In writing this article we realize that we have the potential to come across as self-righteous, never do wrong, (you fill in the blank) neighbors. That is certainly not our intent. We will simply offer some reflections and lessons learned from being in Human Resources Management and teaching Leadership and Group Dynamics classes at UNC for 14 years. Teaching Leadership and Group Dynamics was Diane’s favorite class. She loved watching students gain insights into their feelings, thoughts and actions. Given Diane and LeAnn’s previous work, they reached out to Nancy after she voiced her concerns in her role as the new Board President. The idea was born. Nancy asked if Ed, and LeAnn and Diane, could team up to write two articles for the newsletter. Ed eloquently outlined 6 attitudes and 3 ways to use our voices to build a healthy community. We will certainly try to embody these practices as we interact with others, and hope others will also take his lessons to heart. Our intent in this article is to offer insights on how to be mindful of our feelings, thoughts, and actions as a way to promote healing.
Diane often discussed with her students how all of us have moments where we act “less than our best”. There are so many reasons why we are pushed to behave in unattractive ways, but the bottom line is… our feelings and actions are always in our control. Our thoughts, well those can be like “wild stallions” that just got let out of a fence. We can’t control the thoughts that race into our head. Like when we “wish a coconut would fall out of a tree and hit my neighbor in the head so they would shut the heck up!” Oops. Did I really just think that? Well, yes you did. We all have thoughts that pop into our head that might be less than neighborly. However, when thoughts arise do you refer back to the 9 elements Ed discussed in his article to feel and behave in an appropriate manner despite your thoughts? In these moments, are we still able to listen to our neighbor, to really hear what they are trying to say, to allow them to speak freely without dominating them, or making them feel threatened or ostracized because we strongly disagree with their view on how to approach a subject? When faced with critical moments such as these, we have turned to the I Ching to provide insight on how to use moments to grow, heal, and achieve harmony and good in a community.
The I Ching is an ancient Chinese text that is a guide to Life’s Turning Points. Our favorite interpretation is by Brian Brown Walker. The I Ching posits that we all have inferior and superior qualities and it teaches one how to respond to negative influences in a manner that avoids harm and maintains well-being. It encourages us to embody qualities such as: modesty, awareness, tolerance, devotion to inner truth, compassion, balance, adaptability, and acceptance, while letting go of inferior qualities such as ego, fear, anger, arrogance, anxiety, aggressiveness, and harshness. Ahhhh. Can’t you just imagine a world where we are all able to master these healing principles?
In the end, we cannot control how others act, or what they say. All we can do is control our response.

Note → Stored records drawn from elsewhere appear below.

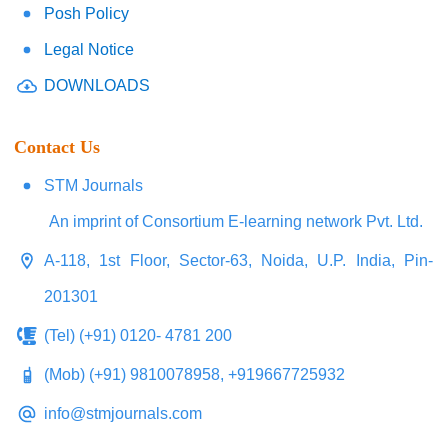
Posh Policy
Legal Notice
DOWNLOADS
Contact Us
STM Journals
An imprint of Consortium E-learning network Pvt. Ltd.
A-118, 1st Floor, Sector-63, Noida, U.P. India, Pin-
201301
(Tel) (+91) 0120- 4781 200
(Mob) (+91) 9810078958, +919667725932
info@stmjournals.com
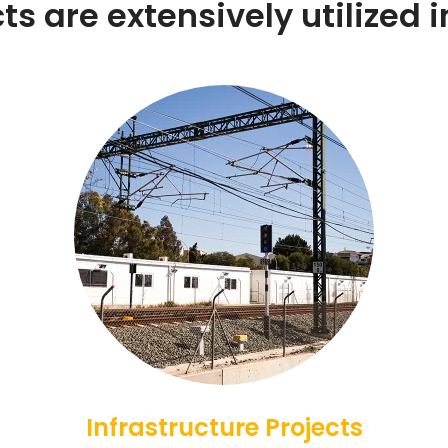
s are extensively utilized in
Infrastructure Projects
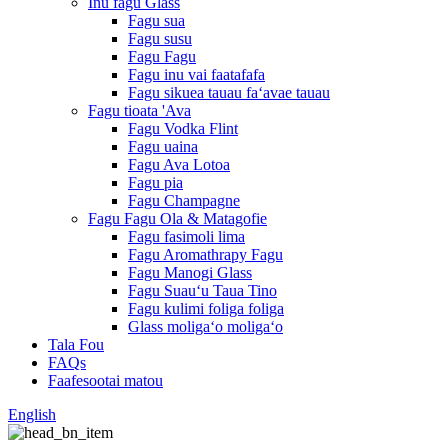
Inu fagu Glass
Fagu sua
Fagu susu
Fagu Fagu
Fagu inu vai faatafafa
Fagu sikuea tauau faʻavae tauau
Fagu tioata 'Ava
Fagu Vodka Flint
Fagu uaina
Fagu Ava Lotoa
Fagu pia
Fagu Champagne
Fagu Fagu Ola & Matagofie
Fagu fasimoli lima
Fagu Aromathrapy Fagu
Fagu Manogi Glass
Fagu Suauʻu Taua Tino
Fagu kulimi foliga foliga
Glass moligaʻo moligaʻo
Tala Fou
FAQs
Faafesootai matou
English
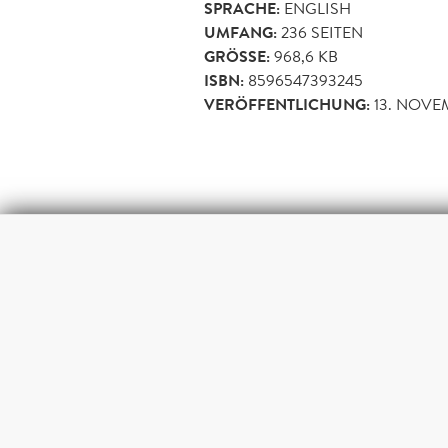
SPRACHE:
ENGLISH
UMFANG:
236
SEITEN
GRÖSSE:
968,6 KB
ISBN:
8596547393245
VERÖFFENTLICHUNG:
13. NOVE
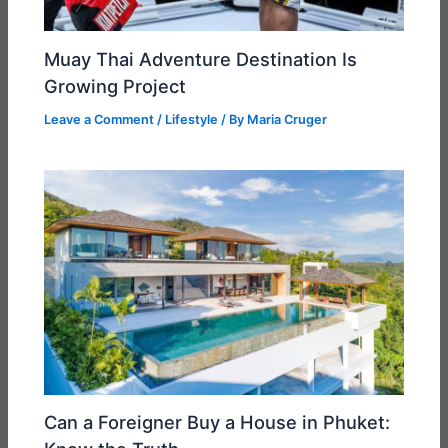
Muay Thai Adventure Destination Is
Growing Project
Leave a Comment
/
Lifestyle
/ By
Maria Cruger
Can a Foreigner Buy a House in Phuket:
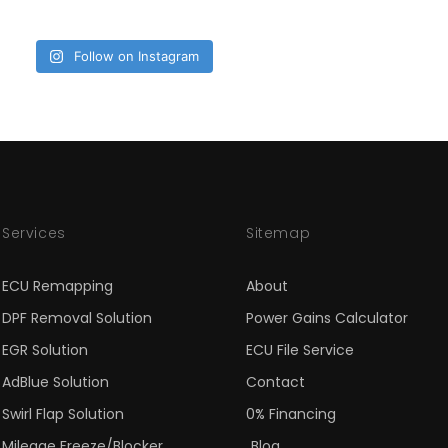
Follow on Instagram
Services
Sitemap
ECU Remapping
About
DPF Removal Solution
Power Gains Calculator
EGR Solution
ECU File Service
AdBlue Solution
Contact
Swirl Flap Solution
0% Financing
Mileage Freeze/Blocker
Blog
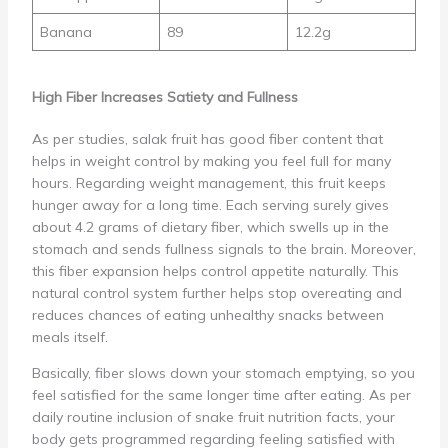
Banana
89
12.2g
High Fiber Increases Satiety and Fullness
As per studies, salak fruit has good fiber content that
helps in weight control by making you feel full for many
hours. Regarding weight management, this fruit keeps
hunger away for a long time. Each serving surely gives
about 4.2 grams of dietary fiber, which swells up in the
stomach and sends fullness signals to the brain. Moreover,
this fiber expansion helps control appetite naturally. This
natural control system further helps stop overeating and
reduces chances of eating unhealthy snacks between
meals itself.
Basically, fiber slows down your stomach emptying, so you
feel satisfied for the same longer time after eating. As per
daily routine inclusion of snake fruit nutrition facts, your
body gets programmed regarding feeling satisfied with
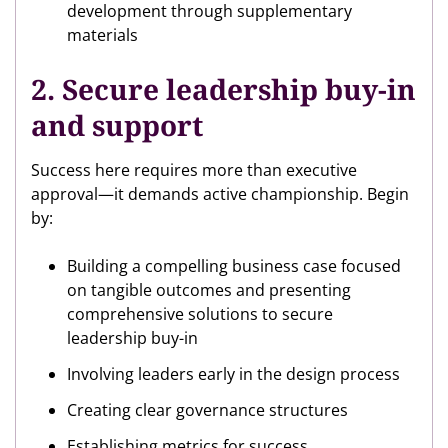
development through supplementary
materials
2. Secure leadership buy-in
and support
Success here requires more than executive
approval—it demands active championship. Begin
by:
Building a compelling business case focused
on tangible outcomes and presenting
comprehensive solutions to secure
leadership buy-in
Involving leaders early in the design process
Creating clear governance structures
Establishing metrics for success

In doing so we can feel assured that we have done our part to dampen the noise and build a really great community. If anyone is interested in learning more about the I Ching we welcome the opportunity to meet out by the pool and throw some coins! Wine in hand of course.
Humbly submitted by Diane Groff and LeAnn Hinson (True story. LeAnn did get hit in the head with a coconut one day walking down the beach in Belize).